First, install JAX and import the necessary functions:

pip install jax

import jax.numpy as jnp
from jax import grad

Differentiating a Simple Linear Function

Let's start with a straightforward example: differentiating f(x) = 2x, which should give us 2.

def f1(x):
    return 2 * x

df1 = grad(f1)  # Create the derivative function
x = 1.0
print(float(df1(x)))  # Output: 2.0

No matter what value of x you input, the gradient will always be 2.0:

x = 2.0
print(float(df1(x)))  # 2.0
x = 3.0
print(float(df1(x)))  # 2.0

Note: JAX requires floating-point inputs rather than integers to avoid TypeError exceptions.

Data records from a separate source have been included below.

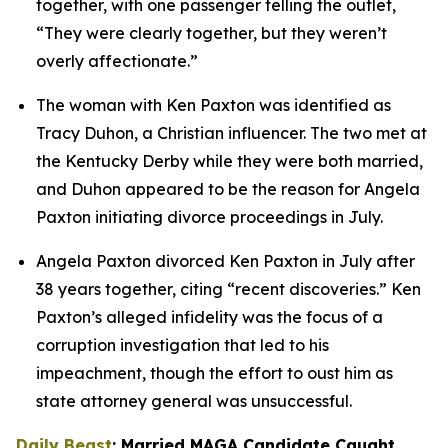
together, with one passenger telling the outlet, 
“They were clearly together, but they weren’t 
overly affectionate.”
The woman with Ken Paxton was identified as 
Tracy Duhon, a Christian influencer. The two met at 
the Kentucky Derby while they were both married, 
and Duhon appeared to be the reason for Angela 
Paxton initiating divorce proceedings in July.
Angela Paxton divorced Ken Paxton in July after 
38 years together, citing “recent discoveries.” Ken 
Paxton’s alleged infidelity was the focus of a 
corruption investigation that led to his 
impeachment, though the effort to oust him as 
state attorney general was unsuccessful.
Daily Beast
: Married MAGA Candidate Caught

Differentiating a Quadratic Function

Let's try a quadratic equation: f(x) = x² + 5x + 10

def f2(x):
    return x ** 2 + 5 * x + 10

df2 = grad(f2)

x = 2.0
print(float(df2(x)))  # 9.0 (= 2*2 + 5)
x = 3.0
print(float(df2(x)))  # 11.0 (= 2*3 + 5)

Higher Derivatives Made Easy

Calculating second or higher derivatives in JAX is as simple as applying grad() multiple times:

def f2(x):
    return x ** 2 + 5 * x + 10

df2 = grad(f2)         # First derivative: 2x + 5
d2_f2 = grad(df2)      # Second derivative: 2

x = 2.0
print(float(d2_f2(x)))  # 2.0

This stacking capability means you can use expressions like grad(grad(grad(f(x)))) to obtain higher-order derivatives as needed.

Differentiating the Sigmoid Function

The sigmoid function is commonly used in neural networks and is more complex to differentiate manually:

def sigmoid(x):
    return 1 / (1 + jnp.exp(-x))

d_sig = grad(sigmoid)

x = 2.0
print(float(d_sig(x)))  # Approximately 0.105

Differentiating ReLU

ReLU (Rectified Linear Unit) is another popular activation function in neural networks. JAX can differentiate through conditional statements like if-else:

def ReLU(x):
    if x >= 0:
        return x
    else:
        return 0.0

d_ReLU = grad(ReLU)

print(float(d_ReLU(1.0)))   # 1.0
print(float(d_ReLU(2.0)))   # 1.0
print(float(d_ReLU(-1.0)))  # 0.0

Partial Differentiation in JAX

JAX also handles partial derivatives for multivariate functions. For f(x, y) = x² + y² + 5xy:

def f5(x, y):
    return x**2 + y**2 + 5 * x * y

# Partial derivative with respect to x
df5_dx = grad(f5, argnums=0)
# Partial derivative with respect to y
df5_dy = grad(f5, argnums=1)

x = 2.0
y = 1.0
print(float(df5_dx(x, y)))  # 2x + 5y = 2*2 + 5*1 = 9.0
print(float(df5_dy(x, y)))  # 2y + 5x = 2*1 + 5*2 = 12.0

Conclusion

This introduction provides a foundation for understanding JAX's differentiation capabilities. With these basics, you can now explore more advanced auto-differentiation features in JAX's documentation.